## Work request
Please copy the data exactly as it stands, minus the images.

## Exercise material
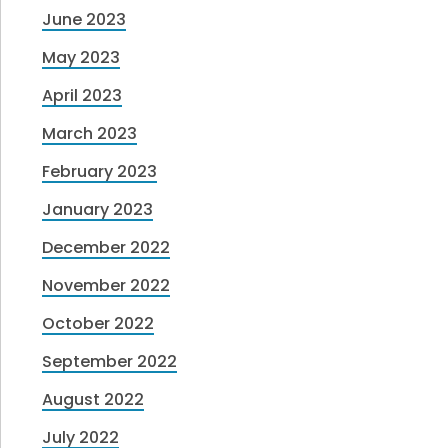
June 2023
May 2023
April 2023
March 2023
February 2023
January 2023
December 2022
November 2022
October 2022
September 2022
August 2022
July 2022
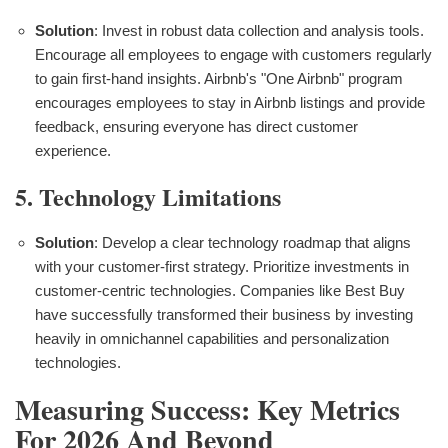
Solution
: Invest in robust data collection and analysis tools.
Encourage all employees to engage with customers regularly
to gain first-hand insights. Airbnb's "One Airbnb" program
encourages employees to stay in Airbnb listings and provide
feedback, ensuring everyone has direct customer
experience.
5. Technology Limitations
Solution
: Develop a clear technology roadmap that aligns
with your customer-first strategy. Prioritize investments in
customer-centric technologies. Companies like Best Buy
have successfully transformed their business by investing
heavily in omnichannel capabilities and personalization
technologies.
Measuring Success: Key Metrics
For 2026 And Beyond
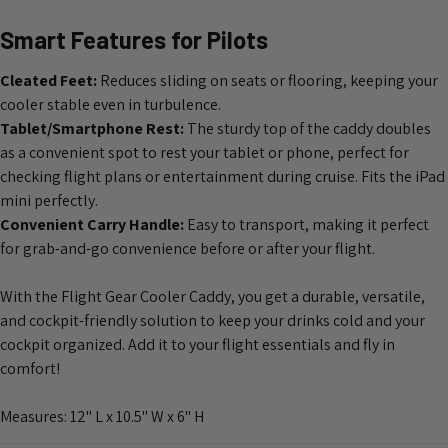
Smart Features for Pilots
Cleated Feet:
Reduces sliding on seats or flooring, keeping your
cooler stable even in turbulence.
Tablet/Smartphone Rest:
The sturdy top of the caddy doubles
as a convenient spot to rest your tablet or phone, perfect for
checking flight plans or entertainment during cruise. Fits the iPad
mini perfectly.
Convenient Carry Handle:
Easy to transport, making it perfect
for grab-and-go convenience before or after your flight.
With the Flight Gear Cooler Caddy, you get a durable, versatile,
and cockpit-friendly solution to keep your drinks cold and your
cockpit organized. Add it to your flight essentials and fly in
comfort!
Measures: 12" L x 10.5" W x 6" H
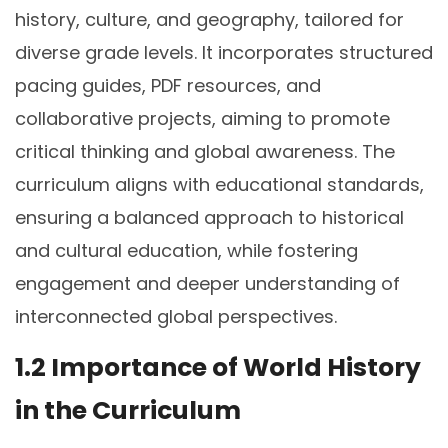
history, culture, and geography, tailored for
diverse grade levels. It incorporates structured
pacing guides, PDF resources, and
collaborative projects, aiming to promote
critical thinking and global awareness. The
curriculum aligns with educational standards,
ensuring a balanced approach to historical
and cultural education, while fostering
engagement and deeper understanding of
interconnected global perspectives.
1.2 Importance of World History
in the Curriculum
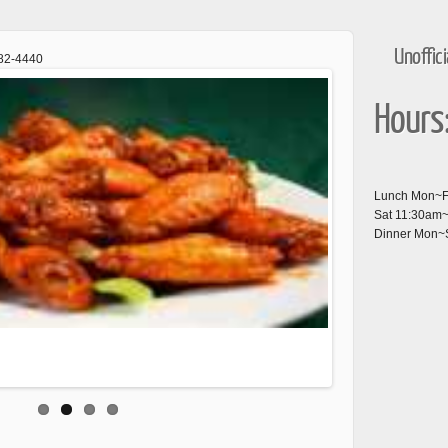
Unoffic
682-4440
Hours
Lunch Mon~Fr
Sat 11:30am
Dinner Mon~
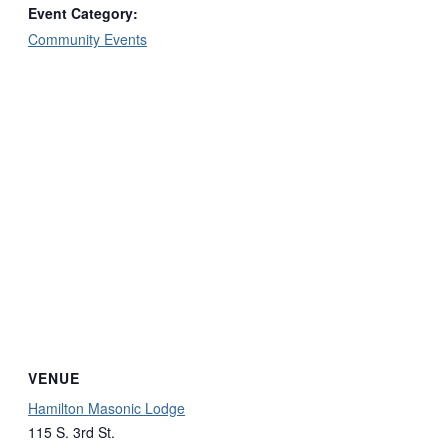
Event Category:
Community Events
VENUE
Hamilton Masonic Lodge
115 S. 3rd St.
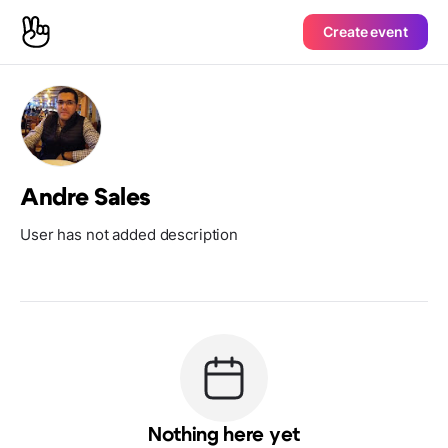
Create event
Andre Sales
User has not added description
Nothing here yet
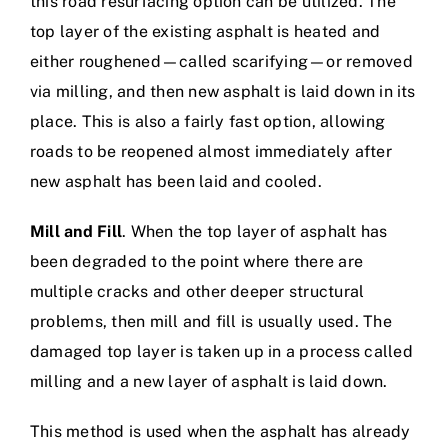
this road resurfacing option can be utilized. The
top layer of the existing asphalt is heated and
either roughened—called scarifying—or removed
via milling, and then new asphalt is laid down in its
place. This is also a fairly fast option, allowing
roads to be reopened almost immediately after
new asphalt has been laid and cooled.
Mill and Fill
. When the top layer of asphalt has
been degraded to the point where there are
multiple cracks and other deeper structural
problems, then mill and fill is usually used. The
damaged top layer is taken up in a process called
milling and a new layer of asphalt is laid down.
This method is used when the asphalt has already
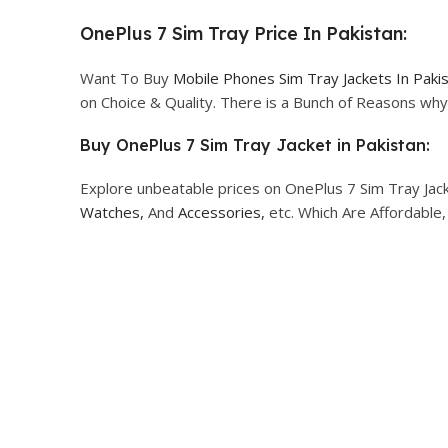
OnePlus 7 Sim Tray Price In Pakistan:
Want To Buy
Mobile Phones Sim Tray Jackets In Paki
on Choice & Quality. There is a Bunch of Reasons w
Buy OnePlus 7 Sim Tray Jacket in Pakistan:
Explore unbeatable prices on OnePlus 7 Sim Tray Jack
Watches,
And
Accessories,
etc. Which Are Affordable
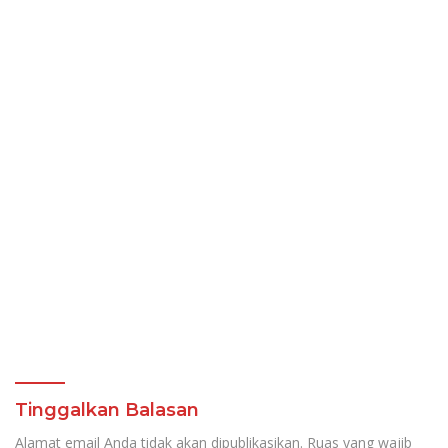
Tinggalkan Balasan
Alamat email Anda tidak akan dipublikasikan.
Ruas yang wajib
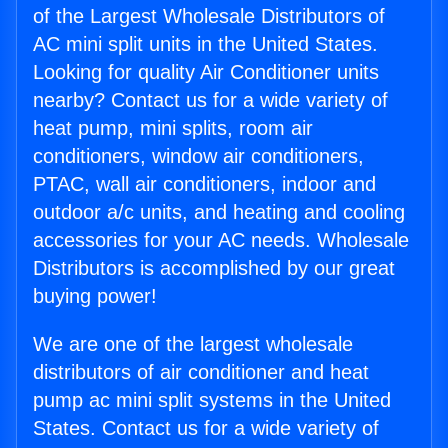
of the Largest Wholesale Distributors of
AC mini split units in the United States.
Looking for quality Air Conditioner units
nearby? Contact us for a wide variety of
heat pump, mini splits, room air
conditioners, window air conditioners,
PTAC, wall air conditioners, indoor and
outdoor a/c units, and heating and cooling
accessories for your AC needs. Wholesale
Distributors is accomplished by our great
buying power!
We are one of the largest wholesale
distributors of air conditioner and heat
pump ac mini split systems in the United
States. Contact us for a wide variety of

## Reply to the exercise
June 2023
May 2023
April 2023
March 2023
February 2023
January 2023
December 2022
November 2022
October 2022
September 2022
August 2022
July 2022
Solution
: Invest in robust data collection and analysis tools.
Encourage all employees to engage with customers regularly
to gain first-hand insights. Airbnb's "One Airbnb" program
encourages employees to stay in Airbnb listings and provide
feedback, ensuring everyone has direct customer
experience.
5. Technology Limitations
Solution
: Develop a clear technology roadmap that aligns
with your customer-first strategy. Prioritize investments in
customer-centric technologies. Companies like Best Buy
have successfully transformed their business by investing
heavily in omnichannel capabilities and personalization
technologies.
Measuring Success: Key Metrics
For 2026 And Beyond
Smart Features for Pilots
Cleated Feet:
Reduces sliding on seats or flooring, keeping your
cooler stable even in turbulence.
Tablet/Smartphone Rest:
The sturdy top of the caddy doubles
as a convenient spot to rest your tablet or phone, perfect for
checking flight plans or entertainment during cruise. Fits the iPad
mini perfectly.
Convenient Carry Handle:
Easy to transport, making it perfect
for grab-and-go convenience before or after your flight.
With the Flight Gear Cooler Caddy, you get a durable, versatile,
and cockpit-friendly solution to keep your drinks cold and your
cockpit organized. Add it to your flight essentials and fly in
comfort!
Measures: 12" L x 10.5" W x 6" H
history, culture, and geography, tailored for
diverse grade levels. It incorporates structured
pacing guides, PDF resources, and
collaborative projects, aiming to promote
critical thinking and global awareness. The
curriculum aligns with educational standards,
ensuring a balanced approach to historical
and cultural education, while fostering
engagement and deeper understanding of
interconnected global perspectives.
1.2 Importance of World History
in the Curriculum
Unoffic
682-4440
Hours
Lunch Mon~Fr
Sat 11:30am
Dinner Mon~
Event Category:
Community Events
VENUE
Hamilton Masonic Lodge
115 S. 3rd St.
Create event
Andre Sales
User has not added description
Nothing here yet
this road resurfacing option can be utilized. The
top layer of the existing asphalt is heated and
either roughened—called scarifying—or removed
via milling, and then new asphalt is laid down in its
place. This is also a fairly fast option, allowing
roads to be reopened almost immediately after
new asphalt has been laid and cooled.
Mill and Fill
. When the top layer of asphalt has
been degraded to the point where there are
multiple cracks and other deeper structural
problems, then mill and fill is usually used. The
damaged top layer is taken up in a process called
milling and a new layer of asphalt is laid down.
This method is used when the asphalt has already
OnePlus 7 Sim Tray Price In Pakistan:
Want To Buy
Mobile Phones Sim Tray Jackets In Paki
on Choice & Quality. There is a Bunch of Reasons w
Buy OnePlus 7 Sim Tray Jacket in Pakistan:
Explore unbeatable prices on OnePlus 7 Sim Tray Jack
Watches,
And
Accessories,
etc. Which Are Affordable
Tinggalkan Balasan
Alamat email Anda tidak akan dipublikasikan.
Ruas yang wajib
of the Largest Wholesale Distributors of
AC mini split units in the United States.
Looking for quality Air Conditioner units
nearby? Contact us for a wide variety of
heat pump, mini splits, room air
conditioners, window air conditioners,
PTAC, wall air conditioners, indoor and
outdoor a/c units, and heating and cooling
accessories for your AC needs. Wholesale
Distributors is accomplished by our great
buying power!
We are one of the largest wholesale
distributors of air conditioner and heat
pump ac mini split systems in the United
States. Contact us for a wide variety of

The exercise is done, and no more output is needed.